Brève histoire du rap français de la revendication à la récuperation, de la MJC à Laurent Boyer, de l'authentique à Yannick.


Symboliquement le rap français authentique est mort le jour ou Stomy Bugsy est passé chez Michel Drucker.
Entendre MC drucker dire que stomy était un bon garçon et sa chanson "mon papa est un gangster " un tube est sans doute une des phrases les plus violentes de la courte histoire du rap français.
Oublié les "Brigitte femme de flic" et " sacrifice de poulet" , il ne restait du ministère amer qu 'un smoking noir et un stomy paradant et criant " mon rêve est de chanter avec julio iglesias, il déchire trop julio"
C 'était donc ça le résultat d 'une dizaine d 'année de hip -hop underground , parader chez Michel drucker?!
En fait il y a eu un énorme malentendu entre le public et le rap, ce malentendu avec le grand public date du jour néfaste ou Jacques Martin a invité sur son plateau un groupe belge nommé benny B. Jusque la le public à gourmette n 'avait eu aucun contact avec une voix qui représente les cites, les textes très revendicatifs mettant en cause le pouvoir et ses représentants, les conditions de vie des jeunes dans les cites étaient exprimés trop crûment pour que les médias acceptent de voir cette réalité en face et la transmettent.

Diffuser les chansons du ministère amer, NTM, IAM ou Assassin c 'était se poser en contre pouvoir et complices de ces jeunes vus comme des délinquants.
Seules quelques radios parisiennes et locales diffusaient ce rap français, les quartiers déversaient leur flow pour eux même et leur copains, convaincus qu 'il fallait un porte voix ( une des expressions favorites de NTM) pour faire connaître leur vie et que personne ne serait ce porte voix à leur place.

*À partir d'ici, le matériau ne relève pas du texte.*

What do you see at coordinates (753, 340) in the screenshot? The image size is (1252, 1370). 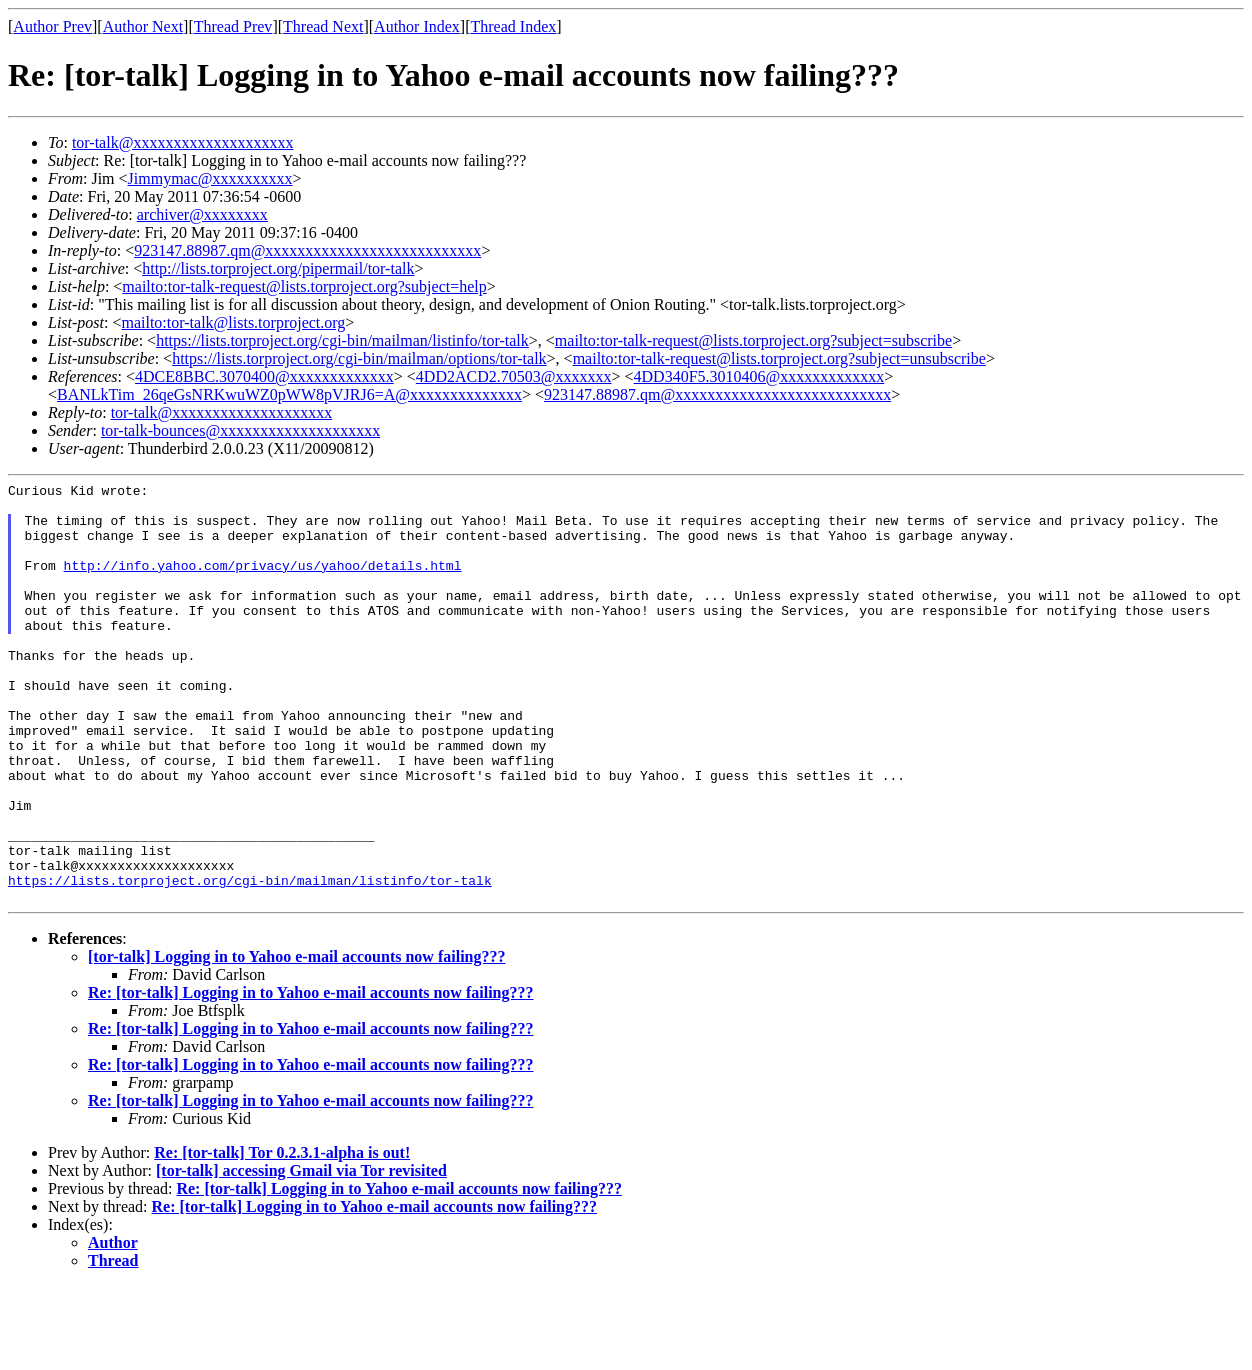 I see `mailto:tor-talk-request@lists.torproject.org?subject=subscribe` at bounding box center [753, 340].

L 'expression des cites à la TV nationale avait disparu depuis l 'émission mythique de Sydney à une époque ou les cites découvraient le rap US et commençait juste à le voir comme un moyen de réaction face à leur situation quotidienne.
L 'entrée de benny B est donc mediatiquement un tournant, soyons clair, ce groupe belge était en tous point présentable et n 'avait que de vagues rapports avec la formidable rage sémantique des cités françaises: il était belge ( pas de réalité française), il témoignait vaguement d 'une réalité des cites à travers des textes très lisses et présentables ( " Je descends des quartiers soit disant mal fréquentes/ Ou la PJ passe les 3/4 de la journée/ Mais j 'en ai marre de tout ça , j 'en ai marre de cette vie la/ Et pour sortir d 'ici je ferais n 'importe quoi"), et le fait est qu 'ils faisaient vraiment n 'importe quoi pour en sortir, passant d 'émission en émission , de disque d 'or en disque d 'or.
Le public des cites sans HLM à suivi ravi de trouver un morceau francophone qui bouge et des paroles facile à retenir.
Le groupe Benny B n 'a jamais revendiqué une quelconque origine sociale modeste, n 'a pas essayé de lancer de débats sur la représentation des cites, il chantait "y'en a marre de tout ça " en coeur avec un public loin d 'être multiethnique , touchait son cachet et partait.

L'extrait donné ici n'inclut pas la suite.